234. Thus far that great advocate of monarchical power allows of resistance.
235. It is true, he has annexed two limitations to it, >>> to no purpose:
First. He says it must be with reverence.
Secondly. It must be without retribution or punishment; and the reason he gives is, "because an inferior cannot punish a superior."
First. How to resist force without striking again, or how to strike with reverence, will need some skill to make intelligible. He that shall oppose an assault only with a shield to receive the blows, or in any more respectful posture, without a sword in his hand to abate the confidence and force of the assailant, will quickly be at an end of his resistance, and will find such a defence serve only to draw on himself the worse usage. This is as ridiculous a way of resisting as Juvenal thought it of fighting: Ubi tu pulsas, ego vapulo tantum. And the success of the combat will be unavoidably the same he there describes it:
Libertas pauperis haec est;
Pulsatus rogat, et pugnis concisus, adorat,
Ut liceat paucis cum dentibus inde reverti.

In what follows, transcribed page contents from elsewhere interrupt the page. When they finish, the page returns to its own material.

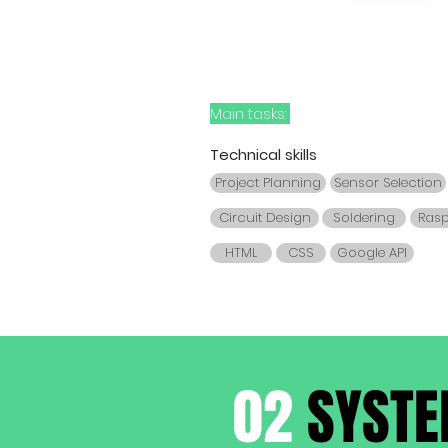
Main tasks:
Technical skills
Project Planning
Sensor Selection
Circuit Design
Soldering
Rasp
HTML
CSS
Google API
02
SYSTE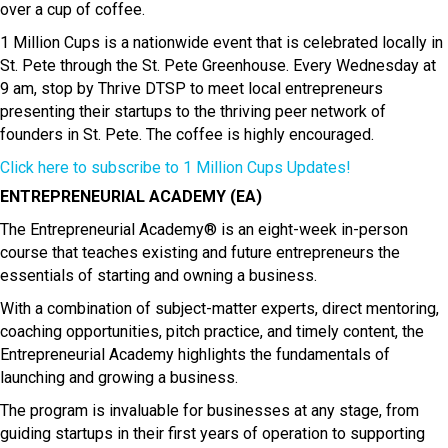
over a cup of coffee.
1 Million Cups is a nationwide event that is celebrated locally in
St. Pete through the St. Pete Greenhouse. Every Wednesday at
9 am, stop by
Thrive DTSP
to meet local entrepreneurs
presenting their startups to the thriving peer network of
founders in St. Pete. The coffee is highly encouraged.
Click here to subscribe to 1 Million Cups Updates!
ENTREPRENEURIAL ACADEMY (EA)
The Entrepreneurial Academy® is an eight-week in-person
course that teaches existing and future entrepreneurs the
essentials of starting and owning a business.
With a combination of subject-matter experts, direct mentoring,
coaching opportunities, pitch practice, and timely content, the
Entrepreneurial Academy highlights the fundamentals of
launching and growing a business.
The program is invaluable for businesses at any stage, from
guiding startups in their first years of operation to supporting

This will always be the event of such an imaginary resistance, where men may not strike again.
He, therefore, who may resist must be allowed to strike.
And then let our author, or anybody else, join a knock on the head or a cut on the face with as much reverence and respect as he thinks fit.
He that can reconcile blows and reverence may, for aught I know, deserve for his pains a civil, respectful cudgelling wherever he can meet with it.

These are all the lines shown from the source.